Et puis la mondialisation est venue, le chef a écouté des conseillers en management qui lui ont dit qu'il fallait jouer les cost killers tout en augmentant le choix du client. Bref, on a abandonné le menu, on est passé à la carte. Du coup, les clients ont continué de manger gras, mais ils ont choisi les plats. Mais aussi, ils payent moins cher. Surtout, comme ils ne prennent plus le menu, ils consomment moins : c'est qu'eux aussi ont consulté, cette fois un conseiller an diététique, qui leur a expliqué qu'ils consommaient trop de sécurité et que compte-tenu de leur portefeuille et de leur débit à la banque, ils feraient bien de faire un régime. Moins de sécurité, donc, car moins de besoin de sécurité. Ce qui ne fait pas les affaires du chef, d'autant que celui-ci compte ouvrir une pizzeria à l'autre bout de la ville, mais souhaiterait continuer de faire fonctionner sa gargote...

Décryptons : avant, l'OTAN était "cohèse", tous groupés en rang d’oignons face à l'est, face à une grosse menace. Et du coup, chacun payait sans hésiter, même si les Américains faisaient déjà le coup du burden sharing.

Et puis on a eu les dividendes de la paix (perçus des deux côtés de l'Atlantique). Et puis il y a eu le 11 septembre, et les Américains ont cru qu'ils étaient en guerre : ils ont remonté leur budget au niveau de la guerre froide, shootant leur complexe militaro-industriel à coup de commandes toutes plus pharaoniques les unes que les autres. Les Européens ont fait semblant d'y croire, se sont beaucoup inquiété du terrorisme, puis de l'Irak, puis de l'Afghanistan, puis des COIN, ils ont appris que Galula était un grand penseur, des choses comme ça.
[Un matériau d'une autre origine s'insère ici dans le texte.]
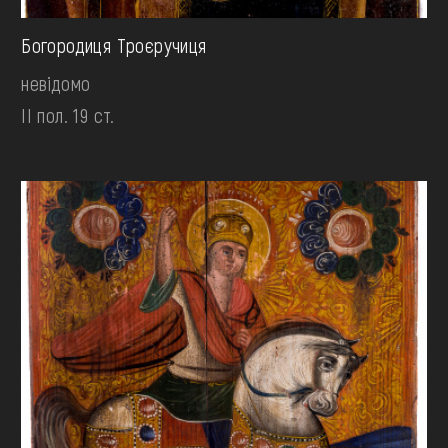
Богородиця Троєручиця
невідомо
II пол. 19 ст.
Ils ont été en opération : un peu en Irak, un peu plus en Afghanistan. Si possible au nord ou à l'ouest, mais quand ils étaient au sud ou à l'est, les Européens étaient bien embêtés : on a vu ainsi apparaître beaucoup de caveats, des restrictions d'emploi. En clair, on fait semblant d'y être, facialement, mais on n'y est pas vraiment. Une cohésion pour rire, car au fond, l’Afghanistan, ils ne considéraient pas que c'était leur affaire, ils n'y allaient que pour faire plaisir aux Américains.
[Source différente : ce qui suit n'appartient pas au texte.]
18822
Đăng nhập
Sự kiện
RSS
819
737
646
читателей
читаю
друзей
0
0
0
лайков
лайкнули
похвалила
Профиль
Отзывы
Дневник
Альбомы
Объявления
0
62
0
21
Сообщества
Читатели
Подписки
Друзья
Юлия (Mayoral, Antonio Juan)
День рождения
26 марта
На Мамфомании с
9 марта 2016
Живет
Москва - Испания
En Libye, ce fut encore pire, ils ont écouté plus que jamais la doctrine Rumsfeld : "la mission fait la coalition". Et du coup, la moitié des alliés n'y est pas allée. L’alliance c'est plus que jamais une coalition permanente, où on choisit, c'est selon, d'y aller ou pas. Une alliance à la carte, pas au menu.

Même chose pour l'équipement : Au départ, le premier équipement acheté en commun était l'AWACS, c'était autour de 1980. En pleine guerre froide. Déjà, tout le monde n'y était pas, imaginez. Depuis, ça s'est aggravé. On raconte qu'on achète des trucs en commun (économies d'échelle, ce genre de trucs) mais en fait, il n'y en a qu'une toute petite partie qui achètent vraiment : 13 nations seulement ont acheté des C 17 placés sur la base de Papa (voir billet), 15 viennent de signer pour l'AGS (Air Ground Surveillance)....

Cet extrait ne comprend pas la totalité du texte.